Saturday, March 27, 2010


I thought I'd take a second and talk about the place I work at (YBM ECC) because it's really quite amazing.  I know in the graduation post I was taken in by the spectacle of the occasion, but the school I work at is really a nice place and they are totally succeeding at teaching children how to speak English despite not having reinforcement from the outside world.  I used to wonder why it was Koreans expended so much energy and money to bring English speaking foreigners to their country to learn a language they have sufficient resources to teach.  They have books, CD's, television, media, and all the grammar you could shake a stick at, so why do they need us?  I got my answer yesterday.
Yesterday was cooking class day where the kids got to make a dish and learn about English words related to cooking.  Christine, one of the supervisors at the school, was leading the class and I was the helper.  At the beginning, I explained what each ingredient was, for instance, "These are eggs" or "These are carrots", teaching the children all the words for the ingredients and also to teach them words like "cut", "stir", "fry" so that they could connect the word to something in real life.  One of my students, his English name is Tony, is 4 years old and he is adorable and quite smart.  His neighbor is a family of foreigners and he plays with their kid and learns English while doing so.  In fact, his Korean neighbors saw him doing that and enrolled their children at ECC.  Tony was chopping some vegetables (with a plastic knife of course), and then pointed at a stick of butter and said "Teacher what is this?".  First off, I love the fact that Tony makes very few grammatical mistakes, even less as of late, and doesn't say "Teacher this is what?" like the other Korean children do.  I turned to Tony and said "This is butter."  He repeated the word, thought for a moment, and looked up at me and said.

"Teacher I don't know Korean this.  I don't know this."

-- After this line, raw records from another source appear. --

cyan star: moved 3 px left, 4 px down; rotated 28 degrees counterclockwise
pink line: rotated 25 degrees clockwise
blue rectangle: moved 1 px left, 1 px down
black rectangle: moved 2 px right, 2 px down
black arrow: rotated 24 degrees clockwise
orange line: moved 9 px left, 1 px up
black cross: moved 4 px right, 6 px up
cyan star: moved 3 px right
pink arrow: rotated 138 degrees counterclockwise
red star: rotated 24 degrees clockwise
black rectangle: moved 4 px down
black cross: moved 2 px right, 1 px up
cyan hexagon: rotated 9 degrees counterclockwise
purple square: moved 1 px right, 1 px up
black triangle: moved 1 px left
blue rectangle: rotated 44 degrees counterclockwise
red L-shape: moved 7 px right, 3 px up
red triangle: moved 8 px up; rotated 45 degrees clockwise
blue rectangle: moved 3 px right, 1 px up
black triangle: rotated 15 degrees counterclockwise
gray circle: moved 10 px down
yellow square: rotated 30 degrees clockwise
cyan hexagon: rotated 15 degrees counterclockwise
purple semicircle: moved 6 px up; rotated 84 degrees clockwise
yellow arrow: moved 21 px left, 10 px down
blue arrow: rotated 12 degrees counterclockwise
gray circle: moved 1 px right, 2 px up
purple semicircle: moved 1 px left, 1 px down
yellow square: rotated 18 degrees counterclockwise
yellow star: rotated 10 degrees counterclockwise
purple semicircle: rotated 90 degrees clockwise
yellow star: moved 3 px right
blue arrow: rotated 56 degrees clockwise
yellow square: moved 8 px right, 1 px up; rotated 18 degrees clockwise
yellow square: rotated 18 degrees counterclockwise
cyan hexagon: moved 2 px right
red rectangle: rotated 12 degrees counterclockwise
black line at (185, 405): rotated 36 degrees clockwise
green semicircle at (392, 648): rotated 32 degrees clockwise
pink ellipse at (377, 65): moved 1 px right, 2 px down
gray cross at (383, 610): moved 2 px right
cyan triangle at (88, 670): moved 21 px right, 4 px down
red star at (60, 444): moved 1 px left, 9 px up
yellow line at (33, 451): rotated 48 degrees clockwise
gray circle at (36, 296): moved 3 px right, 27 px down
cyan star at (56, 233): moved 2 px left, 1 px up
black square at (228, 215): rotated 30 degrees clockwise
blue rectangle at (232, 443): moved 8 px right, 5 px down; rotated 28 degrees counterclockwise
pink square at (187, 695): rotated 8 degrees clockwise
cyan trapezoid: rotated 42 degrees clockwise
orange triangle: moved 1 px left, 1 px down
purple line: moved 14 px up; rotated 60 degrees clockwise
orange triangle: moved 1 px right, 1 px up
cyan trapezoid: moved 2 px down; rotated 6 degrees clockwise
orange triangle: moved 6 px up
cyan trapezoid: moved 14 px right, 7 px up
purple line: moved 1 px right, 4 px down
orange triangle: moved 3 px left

I was flabbergasted.  Butter?  You don't know butter? It's butter.  To Westerners it's like air.  How do you live without butter?  Even in Korean it's the same word because it's a loan word, although they pronounce it like "Buttaw".  Tony just had never really gotten an up close look at butter at home, possibly because his mom uses sesame seed oil or soybean oil to cook with rather than butter.  I then began to re-evaluate my experience teaching thus far and realized, without me the children would miss out on a lot of things.  They have only limited experience when they just stay in the confines of their country.  I can explain things the Korean teachers simply don't know.  I can look at something and tell you what it is, pronounce things correctly all the time, give the correct spelling, but also, and more importantly, the kids have a chance to interact with me and learn how I'm different than what they're used to.

For example, yesterday I got haircut, and when I get a haircut the kids go wild.  There is a word in Korean, "Bakbagee", which means like short haired or bald, I can't figure out which.  When I get my hair cut I'm "Bakbagee teacher" because my hair is ultra short and they're not used to it.  They also run up to me and rub my head so they can feel it.  I get a similar reaction when I grow my hair long.  One kid in my evening class, he's almost middle school age, looked straight at my afro and was like 

"Teacher, I know you're human because you're talking to me, but..." 
"But what George?" 

I'm not just talking about the culture shock.  It's also important for the kids to learn that other people in the world don't speak Korean.  It's actually the first step to language learning, to not just know it on a logical level, but to really get it into the instinctive part of your brain that your language is just meaningless sound to most other people in the world.  For instance, my homeroom class, the kids I see the most often, were complete English beginners when they first started in January.  They didn't even know the words "Yes" and "No".  Two of my students are fraternal twins, their English names are Rachel and Allison, and on their first day of class they thought I was an idiot because they'd say things in Korean and I had no idea what they said (well, even if I did I didn't let them know). They got frustrated in class, but about a week later, I heard them talking and Rachel was saying her mother had told her that I only speak English and Korean just doesn't work.  Children will believe what their parents say wholeheartedly, so from that day on, they never talked to me in Korean again unless they were really excited.  Whenever they talked to me, it'd be in whatever English they knew, even if it was just listing off all the animals or colors they knew.  "Jon Teacher, Apple tree.  Jon Teacher, Bear."  Once I started paying attention and examining the children more closely, every child who I thought wasn't learning was able to start making progress once they made this connection.

The field trips are even educational but fun.  We recently went to a place called "Can Village" where the kids learn about recycling.  They go through a hands on museum, see pieces of art made out of recycled material, and learn all about keeping the environment safe.

As you can see they're enthralled.
The museum was really great in that it made recycling fun for the kids.  They got to see a couple movies, take some pictures, play some recycling games, and they even got to practice how to sort out their garbage and put it in the right container.  

Recycling is fun kids!
All in all my experiences at the school, while tiring sometimes, have been great.  A lot of times I just feel that some kids are too young to be stuck in a classroom for hours and some of them just don't have the temperament.  But I think they figure a way to cope and make it through the day, largely by acting like crazed animals when it's my turn to teach because I can't yell at them in Korean, although one day I did which surprised the crap out of them.  That was a good day.